Saved entries:
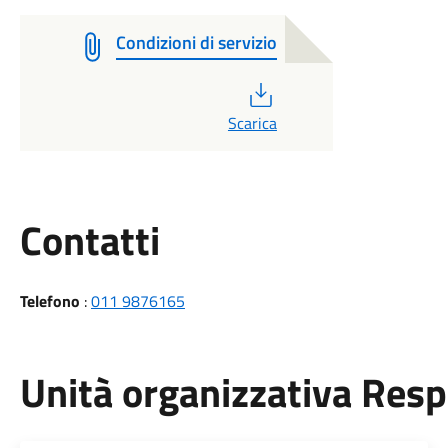
Condizioni di servizio
PDF
Scarica
Utili
Contatti
Telefono
:
011 9876165
Unità organizzativa Res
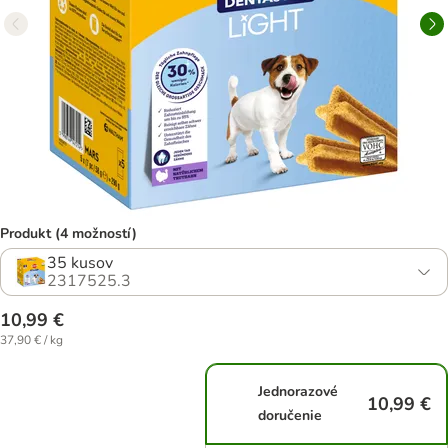
Produkt (4 možností)
35 kusov
2317525.3
10,99 €
37,90 € / kg
Jednorazové
10,99 €
doručenie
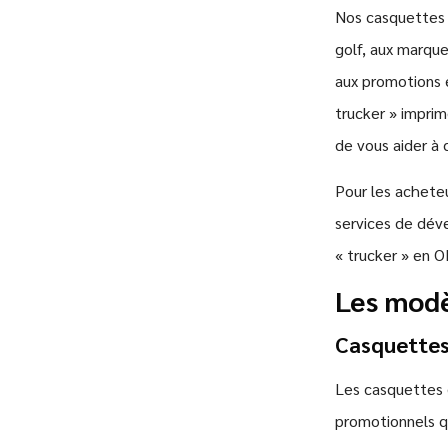
Nos casquettes 
golf, aux marque
aux promotions 
trucker » impri
de vous aider à 
Pour les acheteu
services de dév
« trucker » en 
Les modè
Casquettes
Les casquettes d
promotionnels qu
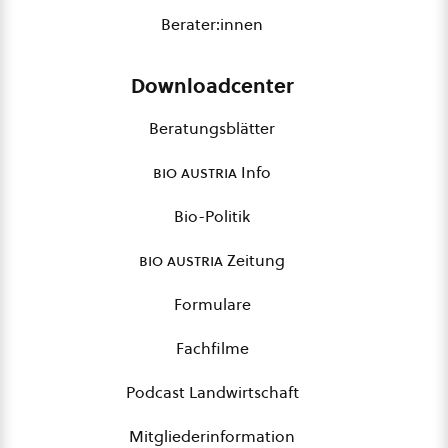
Berater:innen
Downloadcenter
Beratungsblätter
bio austria
Info
Bio-Politik
bio austria
Zeitung
Formulare
Fachfilme
Podcast Landwirtschaft
Mitgliederinformation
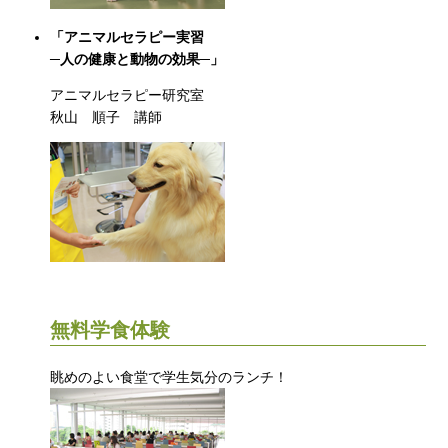
「アニマルセラピー実習
─人の健康と動物の効果─」
アニマルセラピー研究室
秋山 順子 講師
無料学食体験
眺めのよい食堂で学生気分のランチ！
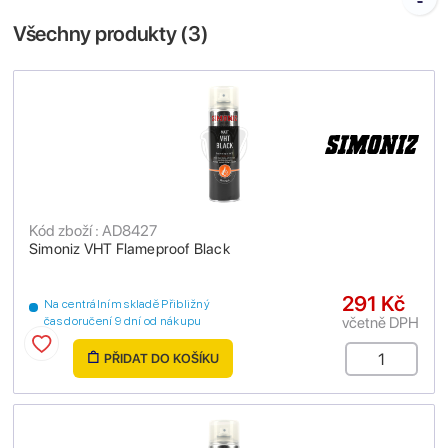
Všechny produkty (
3
)
Kód zboží : AD8427
Simoniz VHT Flameproof Black
291 Kč
Na centrálním skladě Přibližný
včetně DPH
čas doručení 9 dní od nákupu
PŘIDAT DO KOŠÍKU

Task objective:
Pictures are not part of the copy; transcribe the rest of the data verbatim.

Worked solution:
Condizioni di servizio
PDF
Scarica
Utili
Contatti
Telefono
:
011 9876165
Unità organizzativa Res
Produkt (4 možností)
35 kusov
2317525.3
10,99 €
37,90 € / kg
Jednorazové
10,99 €
doručenie
Nos casquettes 
golf, aux marque
aux promotions 
trucker » impri
de vous aider à 
Pour les acheteu
services de dév
« trucker » en 
Les modè
Casquettes
Les casquettes d
promotionnels qu
Berater:innen
Downloadcenter
Beratungsblätter
bio austria
Info
Bio-Politik
bio austria
Zeitung
Formulare
Fachfilme
Podcast Landwirtschaft
Mitgliederinformation
「アニマルセラピー実習
─人の健康と動物の効果─」
アニマルセラピー研究室
秋山 順子 講師
無料学食体験
眺めのよい食堂で学生気分のランチ！
Všechny produkty (
3
)
Kód zboží : AD8427
Simoniz VHT Flameproof Black
291 Kč
Na centrálním skladě Přibližný
včetně DPH
čas doručení 9 dní od nákupu
PŘIDAT DO KOŠÍKU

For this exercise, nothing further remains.